The Frame. Almost all 2D art exists in it and benefits from its constraints. The frame is the reality where an image gets made.
The frame is just the edge: the edge of the canvas or the print or the sensor or the crop. It is the region within which the image is composed. Some have said that composition is simply placing elements in relation to the frame.
Why is this important? The frame defines the world. The whole world of the image exists within the frame. Nothing outside of the frame exists except in the imagination of the viewer.

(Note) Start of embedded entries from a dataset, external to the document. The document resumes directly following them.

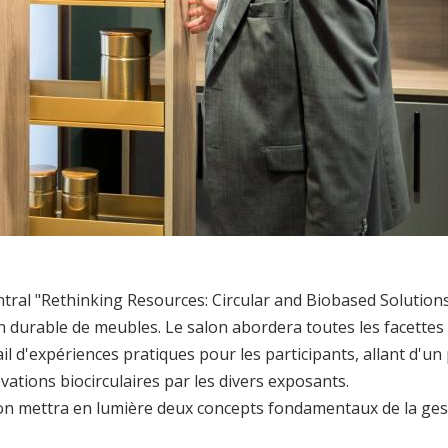
ral "Rethinking Resources: Circular and Biobased Solution
n durable de meubles. Le salon abordera toutes les facettes
ail d'expériences pratiques pour les participants, allant d'
tions biocirculaires par les divers exposants.
lon mettra en lumière deux concepts fondamentaux de la ges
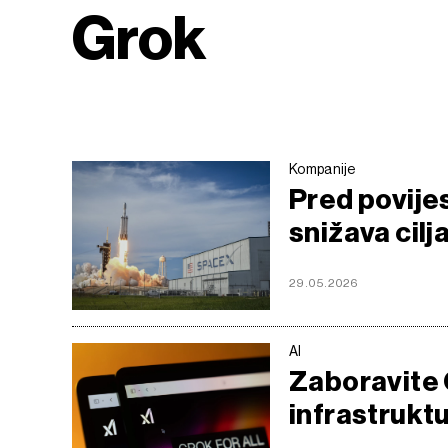
Grok
Kompanije
Pred povijes
snižava cilj
29.05.2026
AI
Zaboravite 
infrastruktu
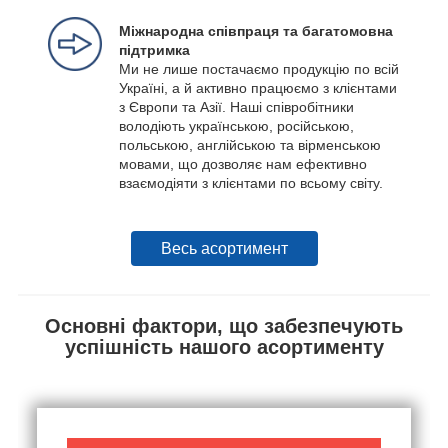
Міжнародна співпраця та багатомовна
підтримка
Ми не лише постачаємо продукцію по всій
Україні, а й активно працюємо з клієнтами
з Європи та Азії. Наші співробітники
володіють українською, російською,
польською, англійською та вірменською
мовами, що дозволяє нам ефективно
взаємодіяти з клієнтами по всьому світу.
Весь асортимент
Основні фактори, що забезпечують
успішність нашого асортименту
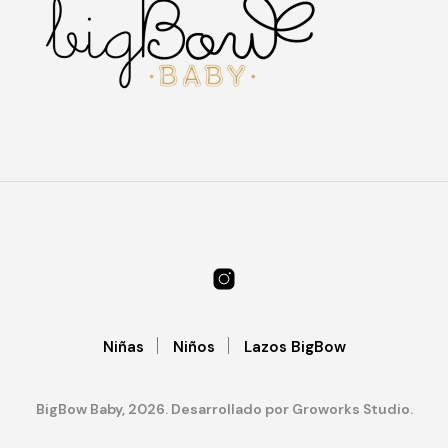
Las
Las
nes
opciones
opc
se
se
en
pueden
pu
elegir
ele
en
en
la
la
a
página
pág
de
de
cto
producto
pro
Niñas
Niños
Lazos BigBow
BigBow Baby, 2026. Desarrollado por Groworks Studio.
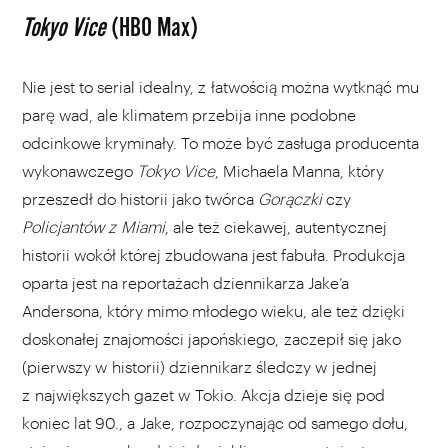
Tokyo Vice
(HBO Max)
Nie jest to serial idealny, z łatwością można wytknąć mu
parę wad, ale klimatem przebija inne podobne
odcinkowe kryminały. To może być zasługa producenta
wykonawczego
Tokyo Vice
, Michaela Manna, który
przeszedł do historii jako twórca
Gorączki
czy
Policjantów z Miami
, ale też ciekawej, autentycznej
historii wokół której zbudowana jest fabuła. Produkcja
oparta jest na reportażach dziennikarza Jake’a
Andersona, który mimo młodego wieku, ale też dzięki
doskonałej znajomości japońskiego, zaczepił się jako
(pierwszy w historii) dziennikarz śledczy w jednej
z największych gazet w Tokio. Akcja dzieje się pod
koniec lat 90., a Jake, rozpoczynając od samego dołu,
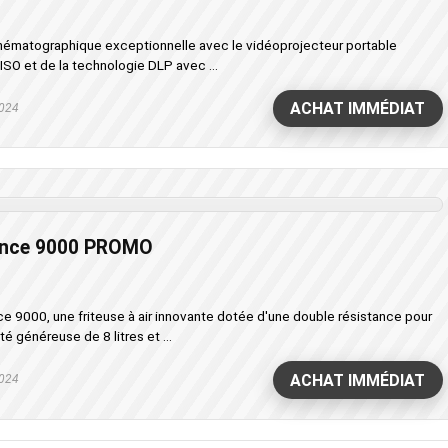
inématographique exceptionnelle avec le vidéoprojecteur portable
O et de la technologie DLP avec ...
ACHAT IMMÉDIAT
024
ance 9000 PROMO
 9000, une friteuse à air innovante dotée d'une double résistance pour
té généreuse de 8 litres et ...
ACHAT IMMÉDIAT
024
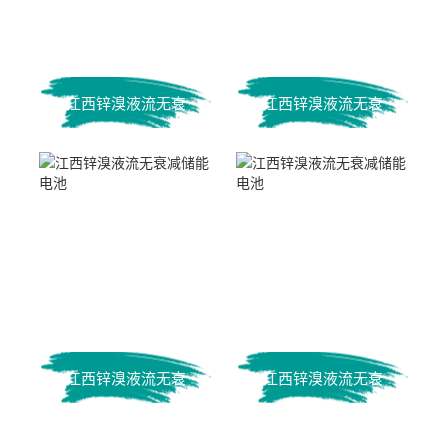
江西锌溴液流无衰
江西锌溴液流无衰
减储能电池
减储能电池
江西锌溴液流无衰
江西锌溴液流无衰
减储能电池
减储能电池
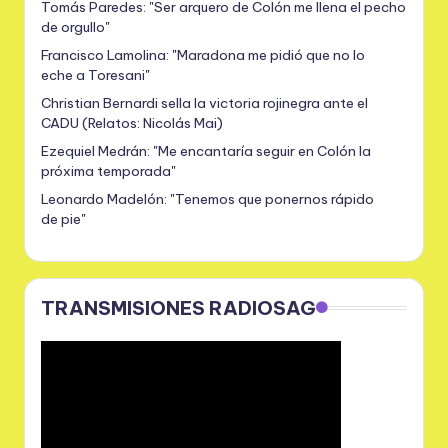
Tomás Paredes: "Ser arquero de Colón me llena el pecho
de orgullo"
Francisco Lamolina: "Maradona me pidió que no lo
eche a Toresani"
Christian Bernardi sella la victoria rojinegra ante el
CADU (Relatos: Nicolás Mai)
Ezequiel Medrán: "Me encantaría seguir en Colón la
próxima temporada"
Leonardo Madelón: "Tenemos que ponernos rápido
de pie"
TRANSMISIONES RADIOSAG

This gets to one of the distinctions between painting and photography. If I am painting I start with a blank canvas and carefully place each element on it as a deliberate design decision. When I photograph I also start with a “blank canvas” in the sense that there is no information on the sensor or film until it is exposed to light. But when I expose an image everything the lens sees is immediately written on the medium. So one of the great challenges is to eliminate the unwanted. Photography is an exercise in keeping out the elements you don’t want. It is an understatement to say this can be tricky.
Photographic composition is based on the same design principles that have been knows for hundreds of years: proximity, repetition, alignment, balance, color, contrast, light, etc. These are not unique to photography, they come from the psychology of human visual perception. Photographers have the task of deciding how to frame their subject to create an interesting composition that includes only the elements necessary to support the intent. The points, lines, curves, shapes, and other elements in an image change their perceived relationships as they interact with each other and the frame.
Seeing a fine art photographer work can seem like a dance. They move, they get low, they get higher, they get nearer or farther from the subject, they circle the subject. All this to get the best balance of composition, light, and the elimination of distraction. It can seem random, but they are working the scene within the frame. They are incrementally improving the image, maybe through a series of many frames to explore variations until it is optimum.
The image evolves within the frame. The frame is always there to bound its world. It always defines the composition by the relationship of elements to and within the frame. The frame is a fundamental constraint on 2D artwork, and that makes it it a powerful design tool. Embrace the frame. Use it to make better art.